Independent variables

Multimorbidity status.

Multimorbidity status was used as a key predictor of healthy ageing trajectories patterns in the ATHLOS dataset. To determine whether an individual had multimorbidity, we adopted the disease count approach, for this was the most common measure of multimorbidity. Eight diseases were included in the ATHLOS dataset, namely, diabetes, asthma, chronic pulmonary disease, hypertension, arthritis, angina, myocardial infarction and stroke. These eight diseases were common across 16 studies included in the ATHLOS dataset, and were self-reported by the participants, following the question “Has a doctor ever told you that you have/have had any of the following disease?”. Each disease was coded as a dichotomous variable where presence = 1 and absence = 0. A multimorbidity score was derived, which was the sum of all the diseases. If the multimorbidity score ≥ 2, an individual was deemed to have multimorbidity (multimorbidity status = 1). If the multimorbidity score < 2, the individual was deemed not to have multimorbidity (multimorbidity status = 0).

Multimorbidity patterns.

Multimorbidity patterns were used as a key predictor of healthy ageing trajectories patterns in the ELSA dataset. They were determined from 26 diseases at ELSA Wave 2 (both self-reported and objectively measured during nurse visits). These diseases included hypertension, angina, heart murmur, myocardial infarction, heart arrythmia, diabetes, stroke, asthma, chronic lung disease, COPD, arthritis, osteoporosis, cancer, diabetic eye disease, cataracts, glaucoma, macular degeneration, dementia, obesity, anaemia and iron deficiency, blood clotting disorder, psychiatric disorder, hyperlipidaemia, hypertriglyceridemia, hypoalphalipoproteinemia and high triglyceride/high density lipoprotein ratio. From these 26 diseases, three patterns of multimorbidity were identified using the latent class analysis (LCA) method: 1) the cardiorespiratory/arthritis/cataracts group (20% of the ELSA Wave 2 sample, with the highest prevalence in myocardial infarction, arrythmia, COPD, arthritis and cataracts), 2) the metabolic group (9%, with the highest prevalence in diabetes, hypertriglyceridemia, hypoalphalipoproteinemia and high triglyceride/HDL ratio) and 3) the relatively healthy group (71%, with the lowest prevalence in most diseases) [32]. Details of the coding and selection of diseases, as well as the description of the LCA method were described in our previous study [32].

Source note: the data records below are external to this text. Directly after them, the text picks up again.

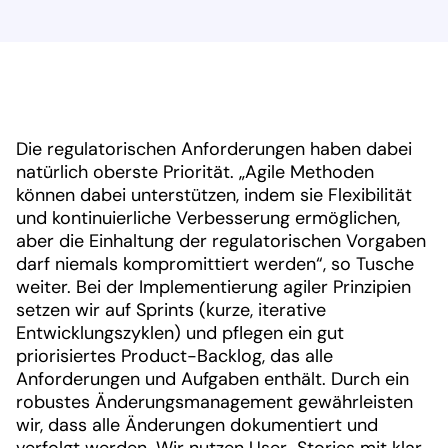
Die regulatorischen Anforderungen haben dabei
natürlich oberste Priorität. „Agile Methoden
können dabei unterstützen, indem sie Flexibilität
und kontinuierliche Verbesserung ermöglichen,
aber die Einhaltung der regulatorischen Vorgaben
darf niemals kompromittiert werden“, so Tusche
weiter. Bei der Implementierung agiler Prinzipien
setzen wir auf Sprints (kurze, iterative
Entwicklungszyklen) und pflegen ein gut
priorisiertes Product-Backlog, das alle
Anforderungen und Aufgaben enthält. Durch ein
robustes Änderungsmanagement gewährleisten
wir, dass alle Änderungen dokumentiert und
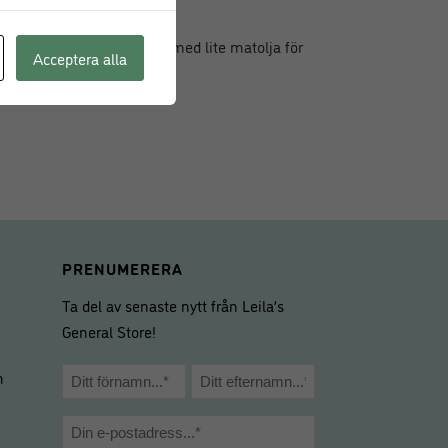
att träet torkas ut
erfettas, så smörj in dem med lite matolja för
Acceptera alla
PRENUMERERA
Ta del av senaste nytt från Leila’s
General Store!
Namn
m
*
Förnamn
Efternamn
E-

Sociodemographic and lifestyle covariates.

In addition to multimorbidity status (and multimorbidity patterns in the case of the models performed with the ELSA dataset), we also adjusted for sociodemographic factors (i.e. age, sex, education, net financial wealth) and lifestyle behaviours (i.e. smoking, drinking and physical activity level). Education was divided into three categories: ‘less than primary or primary’, ‘secondary’ and ‘tertiary’. Drinking was measured by how often an individual had an alcoholic drink during the last 12 months and was grouped into three categories: ‘never’, ‘rare’ and ‘often’. Household wealth was measured as within-country quintiles (with quintile 1 being the lowest wealth and quintile 5 the highest). Smoking status was defined as ‘never smoked’ and ‘ever smoked’ and physical activity was classified as ‘sedentary or low’, ‘moderate’ and ‘high’.

Statistical analysis

To explore differences in the ageing process among the study participants, we employed a growth mixture modelling (GMM) analysis. GMM allowed within-person growth trajectories and between-person variations in the trajectories to be modelled [33,34]. It accommodated population heterogeneity and enabled unobserved subgroups of participants with distinct patterns of healthy ageing trajectories to be identified [33,34]. GMM was performed separately for ATHLOS and ELSA data. In ATHLOS, GMM projected healthy ageing trajectories over 11 time points (covering a period of up to 22 years) while in ELSA, GMM was used to estimate the changes in healthy ageing trajectories over six time points (covering a period of up to 10 years). The average elapsed time across waves in both ATHLOS and ELSA was two years. Since the follow-up period of each of the ATHLOS cohort was different, a sensitivity analysis was carried out using ATHLOS Waves 1–3 where there was representation of all eight cohorts.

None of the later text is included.